Yes, Pattinson did fill the air with random anxious chatter: before talking movie, he babbled about the double order of Egg McMuffins he’d eaten for breakfast (“two-fisted”) and how much he loved McDonald’s. But his self-effacing humor was his plea to be viewed as a serious artist, Hollywood blockbuster be damned. Taurus is a sophisticated Earth sign, not a superficialist. These people want to be judged on their accomplishments, their hard work and talent. They want to EARN the love.
When we met Pattinson, he was sweet and gracious. We gave him a short on-air astrological reading. Afterward, he shyly asked, “So, you think I’m gonna do okay? People will like the movie?”
“Absolutely,” we assured him, and he exhaled. “Jupiter, the planet of luck, is going into your career and fame sector in January. 2009 could be the biggest year of your life.”
Like he needed to ask. A week later, he was a legend.
Now, we kind of feel sorry for the guy. Tauruses love to be out among the people, and though they can be snobbish or selective in their cultural tastes (food, music, wine), they’re proletarians at heart. If indeed he cowers in his hotel rooms to avoid the crazed mobs, he must be one depressed Bull. For Tauruses, affection, friendly flirtation and charming exchanges are the bread of life. No doubt his only escape is to pour himself into his work, but Tauruses need equal amounts of pleasure to remain balanced. Often, this means unwinding at their favorite public spots: cafes, lounges, hotel bars. For Pattinson, the pleasure cruise may be docked in the port for a while.
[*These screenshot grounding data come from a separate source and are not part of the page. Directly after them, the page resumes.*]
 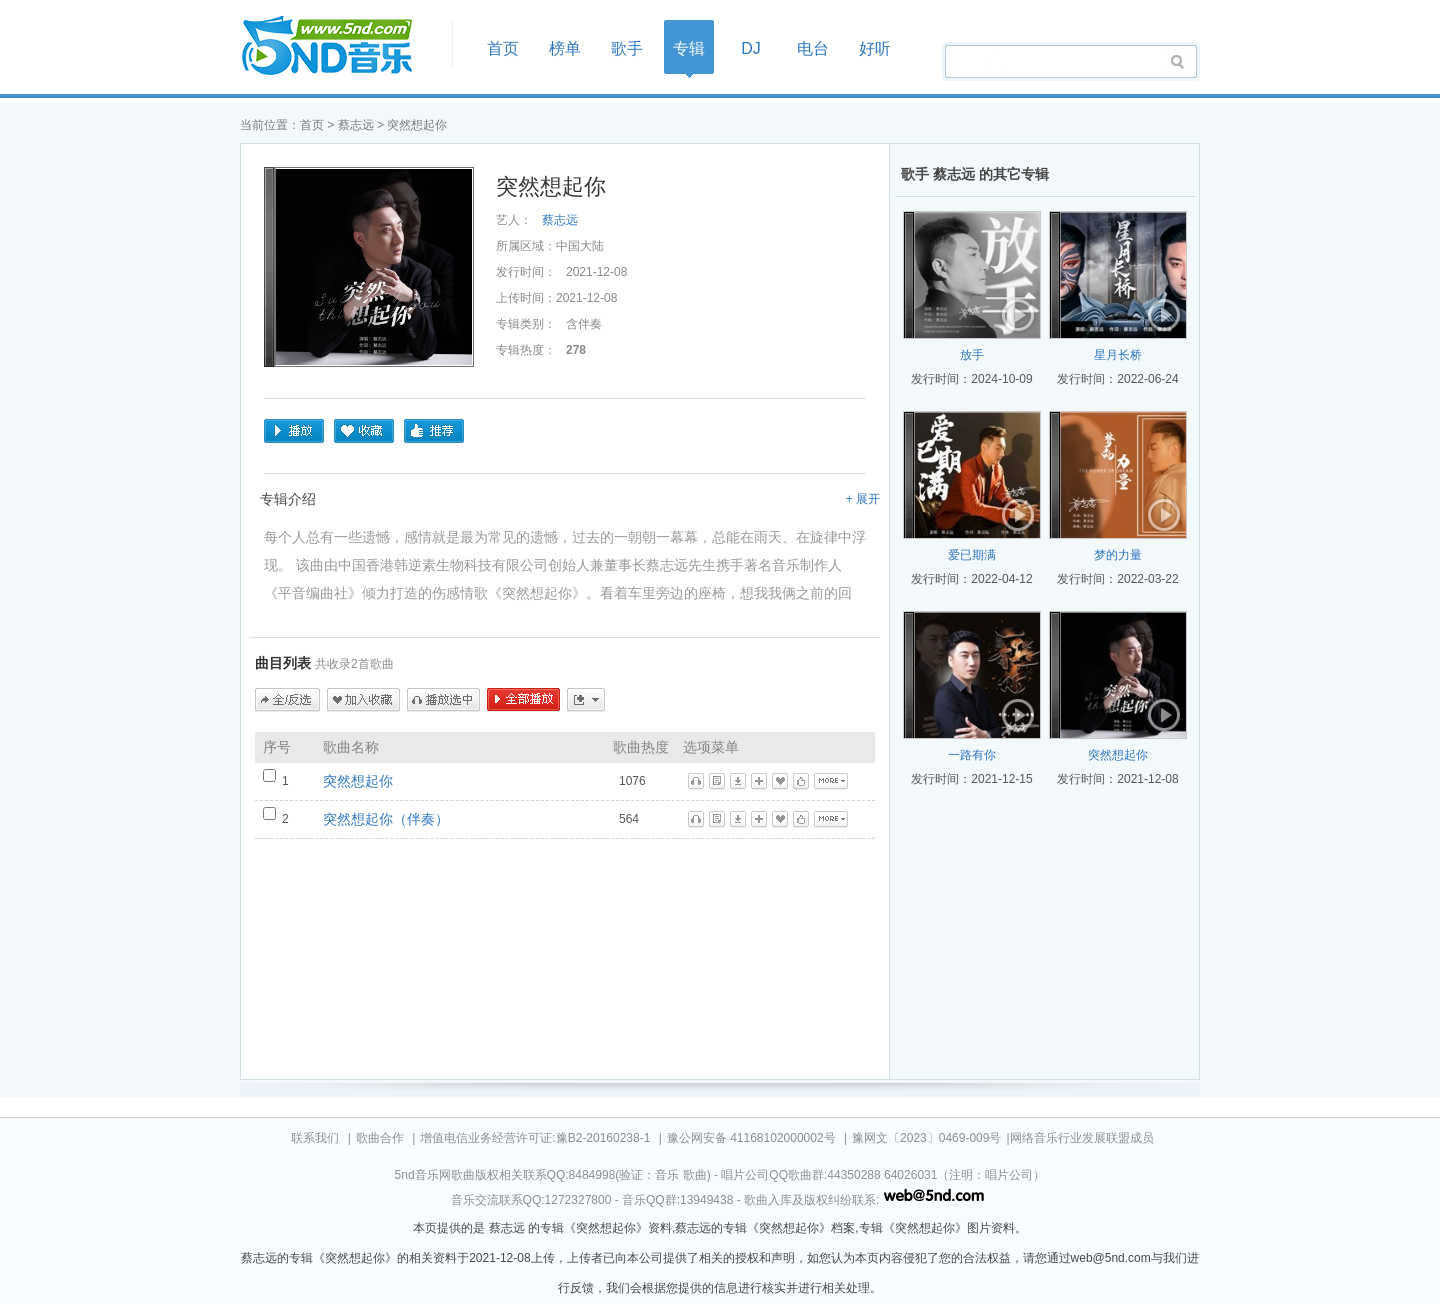 What do you see at coordinates (863, 499) in the screenshot?
I see `+ 展开` at bounding box center [863, 499]. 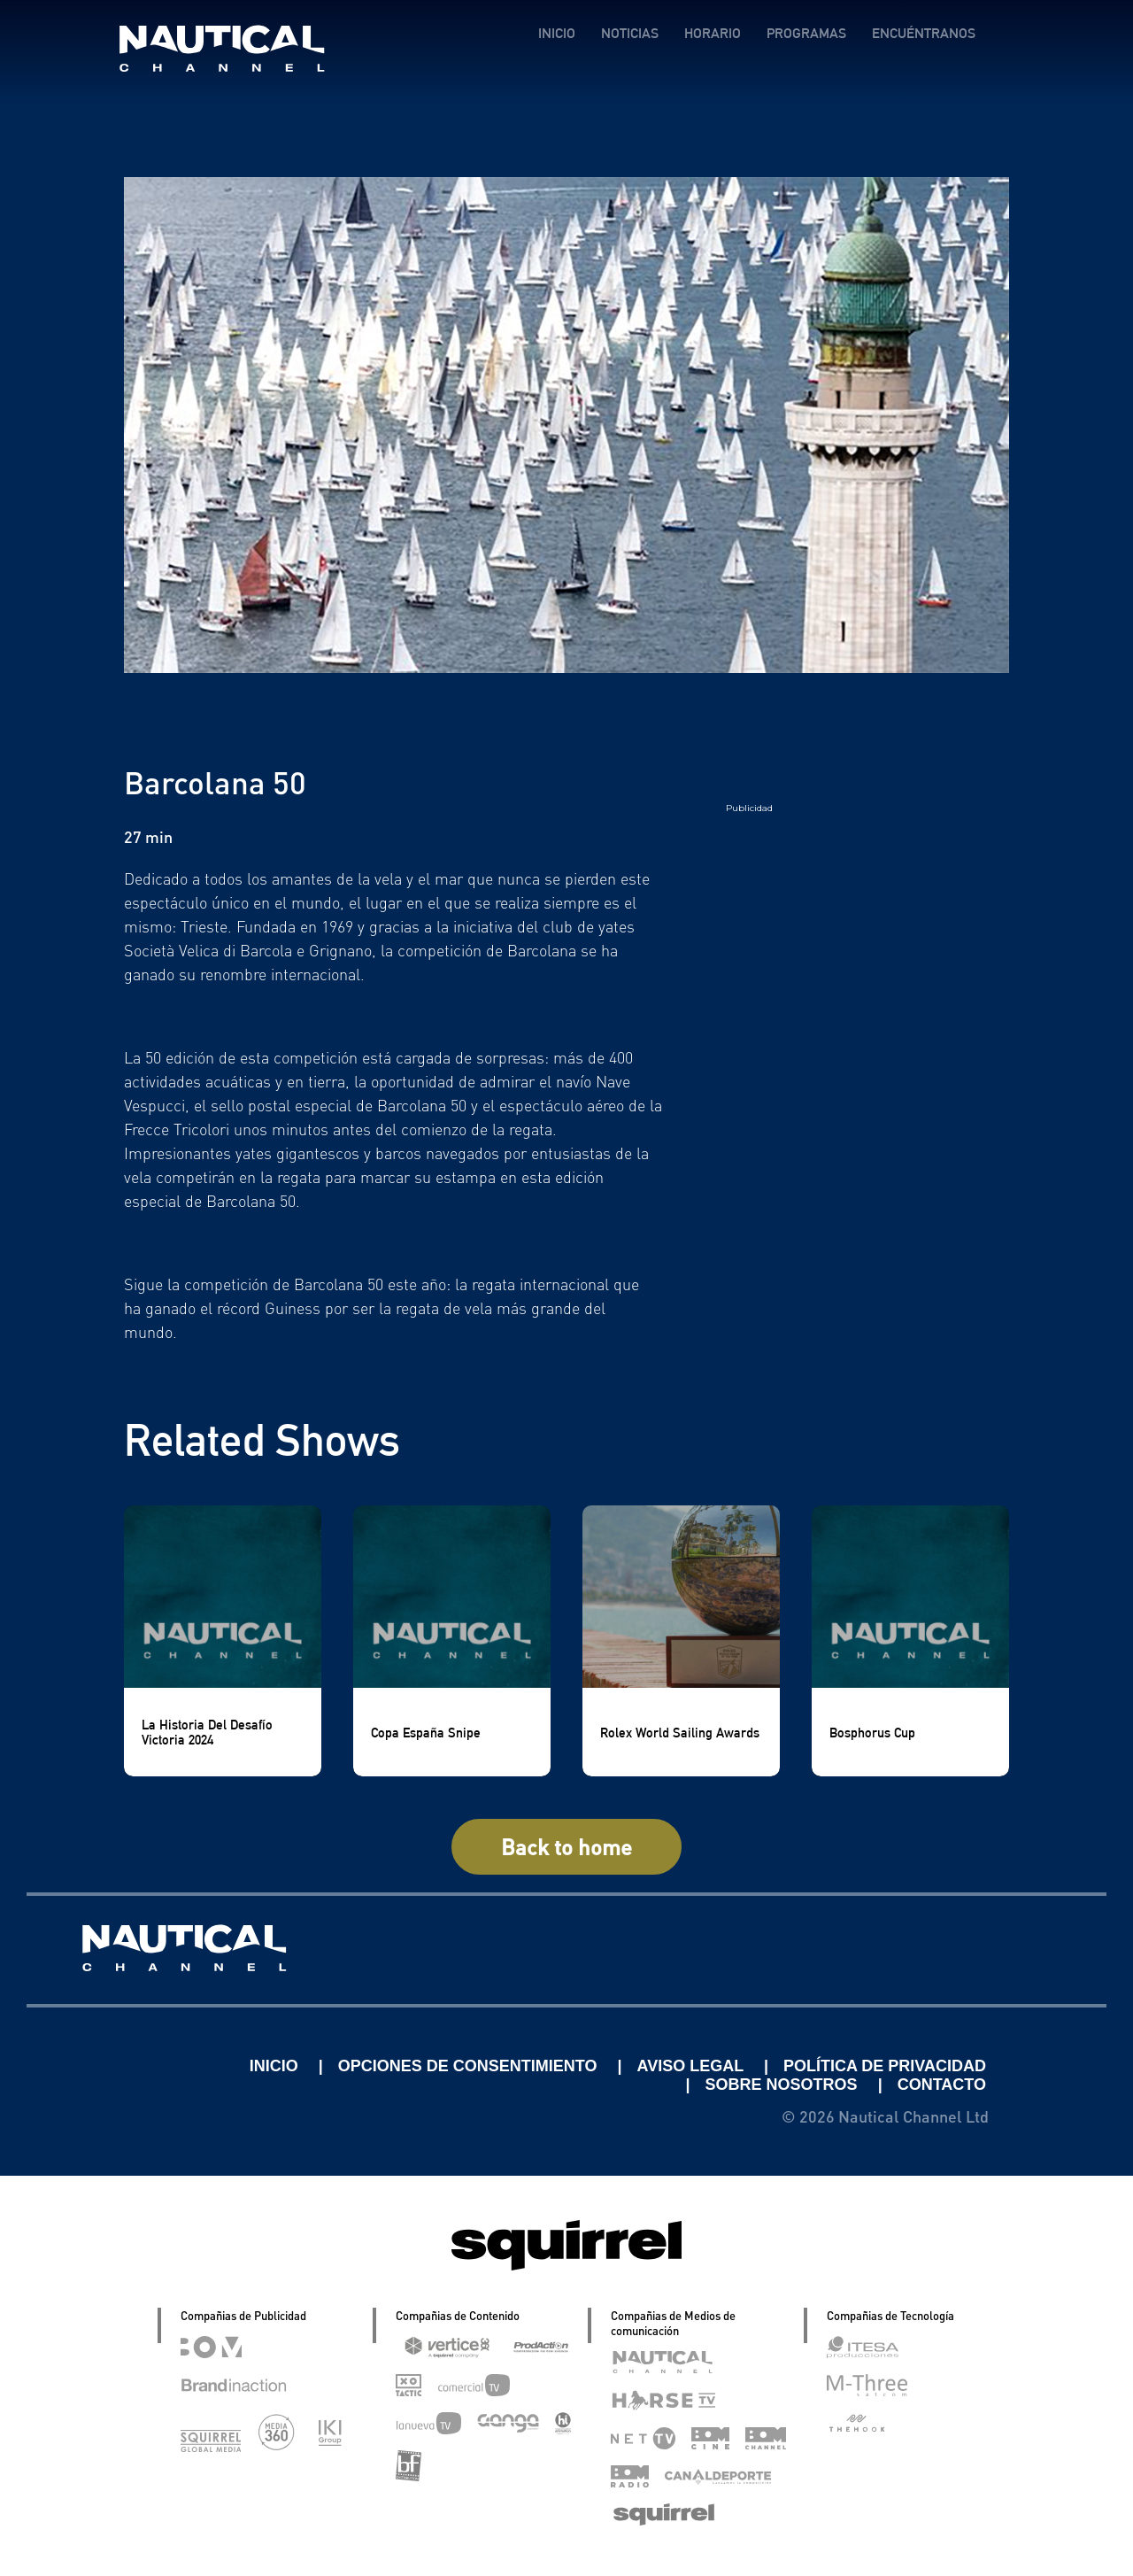 Image resolution: width=1133 pixels, height=2576 pixels. What do you see at coordinates (923, 33) in the screenshot?
I see `ENCUÉNTRANOS` at bounding box center [923, 33].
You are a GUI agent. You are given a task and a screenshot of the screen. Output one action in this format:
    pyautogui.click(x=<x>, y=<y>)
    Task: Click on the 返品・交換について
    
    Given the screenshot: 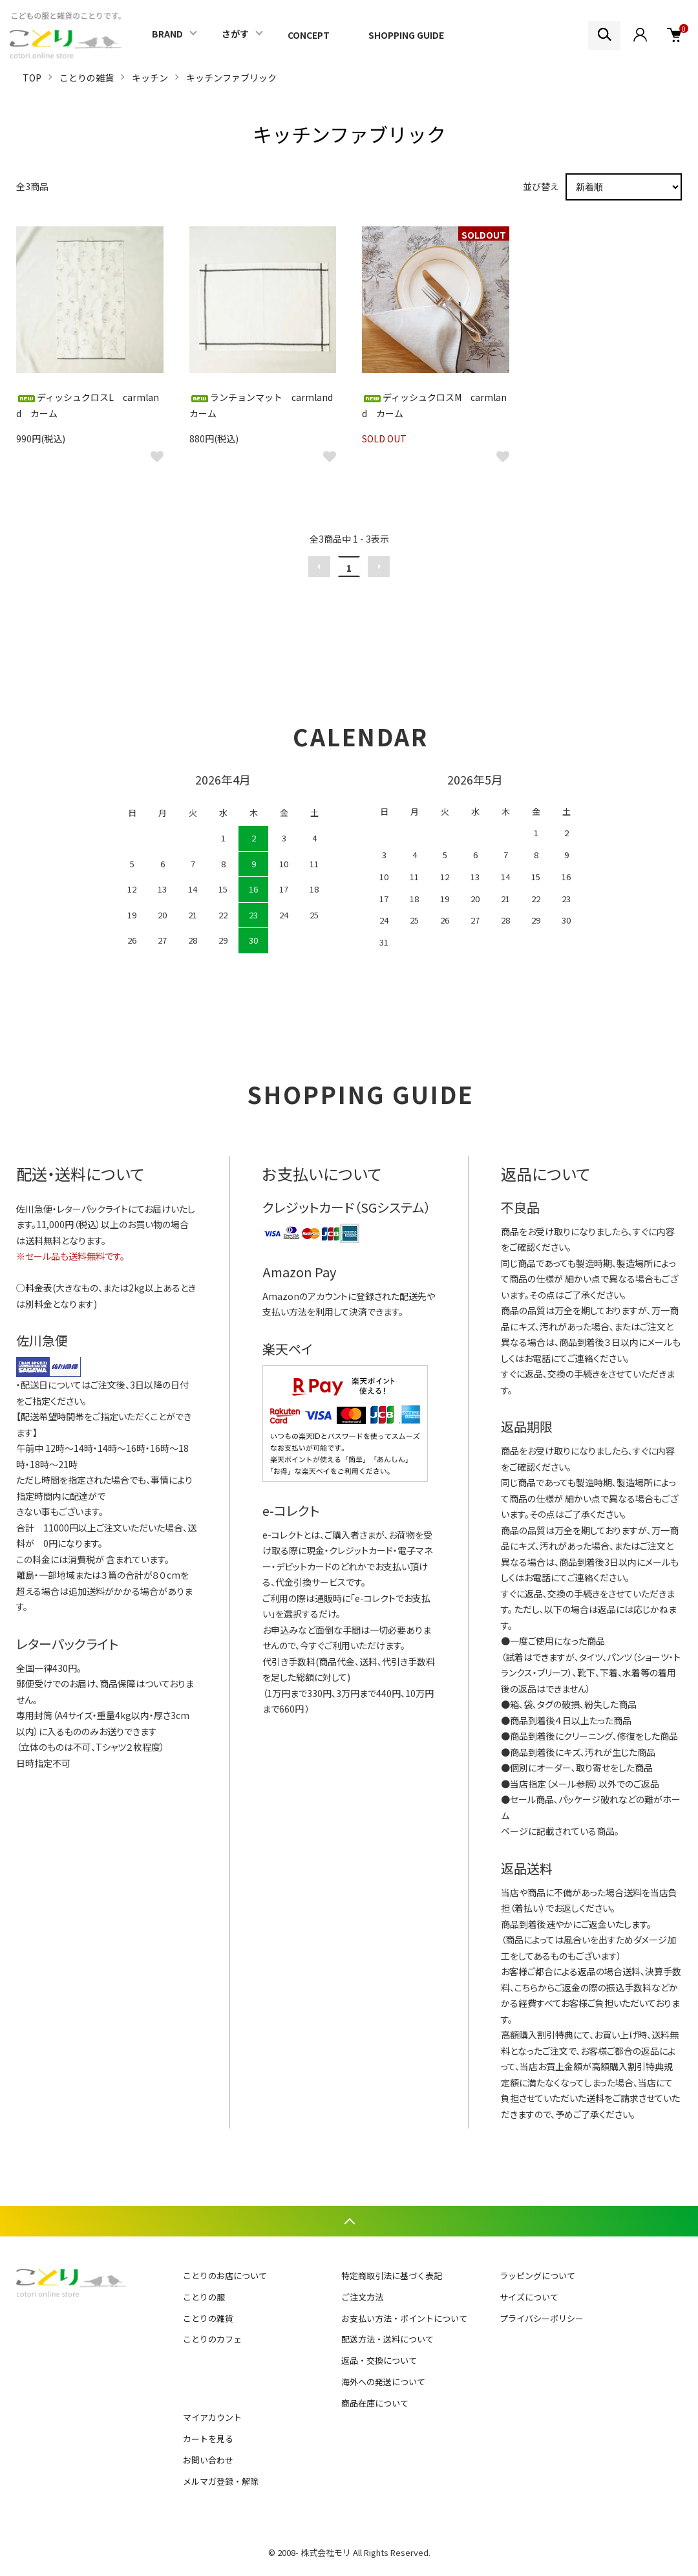 What is the action you would take?
    pyautogui.click(x=379, y=2360)
    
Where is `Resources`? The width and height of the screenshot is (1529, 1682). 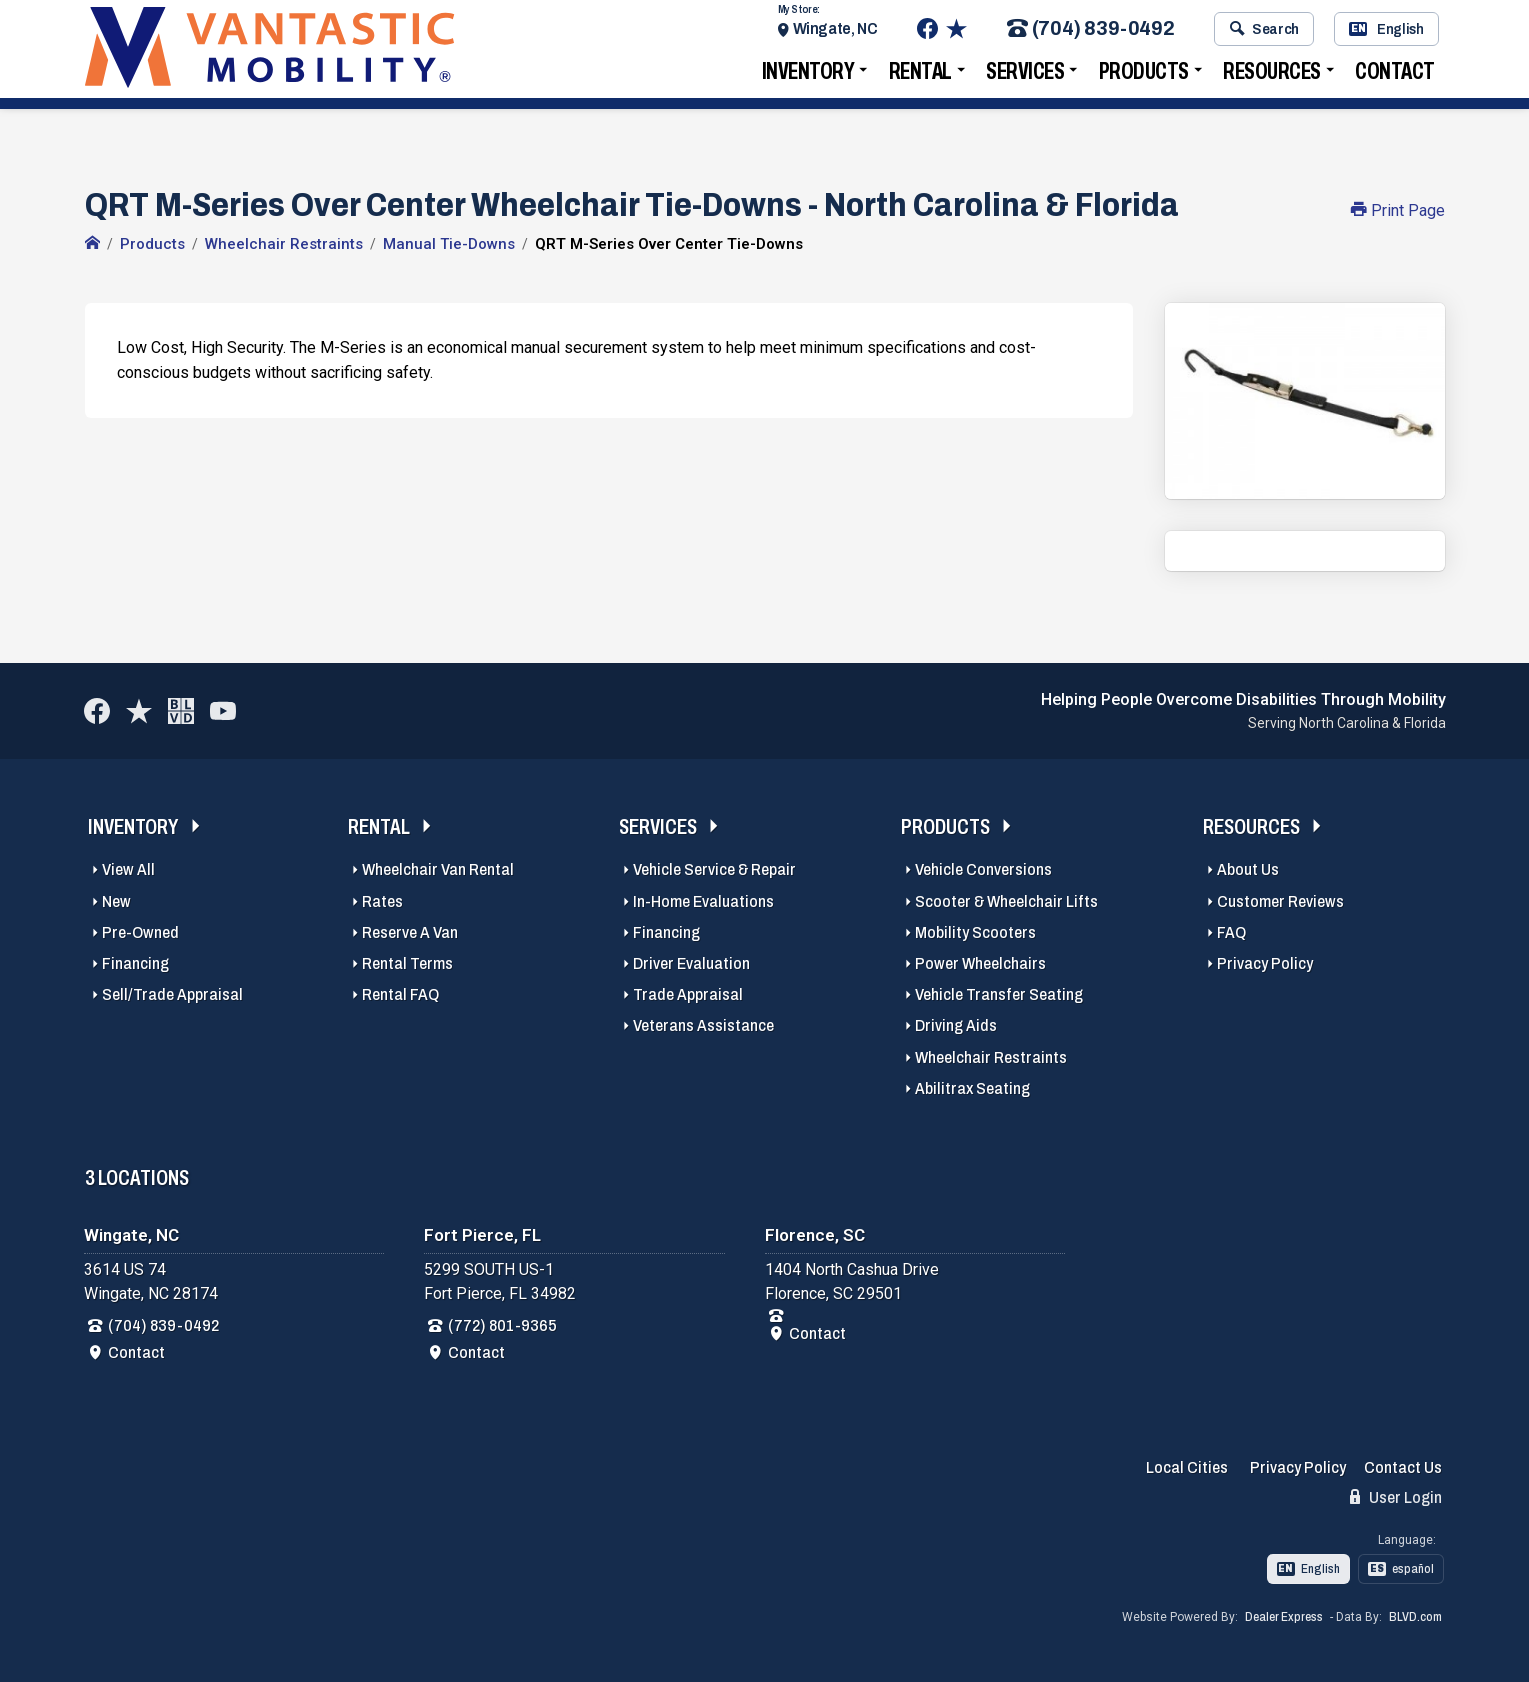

Will Pattinson’s diminished role in New Moon turn the spotlight away? Not likely, with Jupiter and glamorous Neptune still in Aquarius, his fame sector, until January. Aquarius Taylor Lautner may convert more Team Jacob members, but he doesn’t have the power of Pattinson’s timeless Taurus charm. Fans will still root for romance between Pattinson and Aries co-star Kristen Stewart (they’re the same signs as David and Victoria Beckham) — both in character and off-camera.
Like vampire Edward Cullen, Pattinson’s fame may have damned him to an eternal hell on earth — sans the everyday pleasures that feed a Taurus soul. Was it worth taking that bite of fame? Only the future will tell. Maybe we should go ask Alice.